*** Opening Extracted records ***

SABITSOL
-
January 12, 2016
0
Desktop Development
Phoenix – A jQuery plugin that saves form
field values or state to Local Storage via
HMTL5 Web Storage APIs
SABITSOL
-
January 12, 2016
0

*** Closing Extracted records ***
*** Opening Extracted records ***

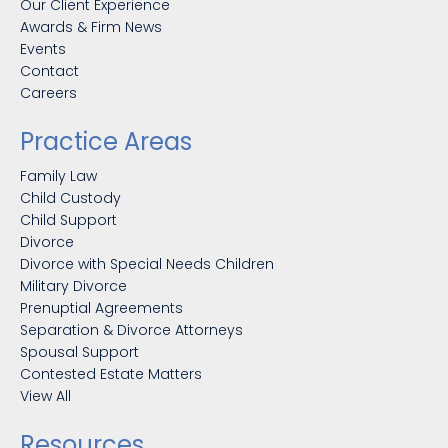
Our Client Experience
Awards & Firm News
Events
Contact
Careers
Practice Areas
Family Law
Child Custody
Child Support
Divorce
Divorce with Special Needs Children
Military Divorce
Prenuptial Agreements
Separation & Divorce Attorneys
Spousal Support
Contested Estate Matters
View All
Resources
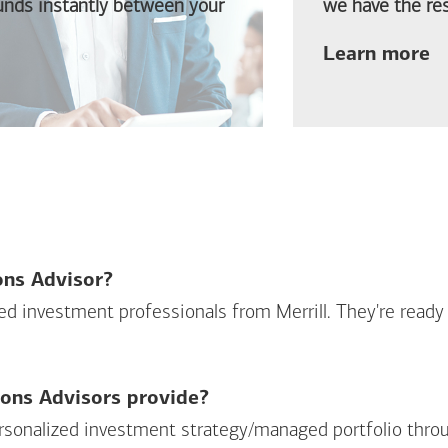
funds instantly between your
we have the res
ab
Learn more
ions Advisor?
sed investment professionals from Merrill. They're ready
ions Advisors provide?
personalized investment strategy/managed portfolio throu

*** Closing Extracted records ***

Aim of the task: Set out every line from the material that contains the string "ions".

Solution below:
ions Advisor?
ions Advisors provide?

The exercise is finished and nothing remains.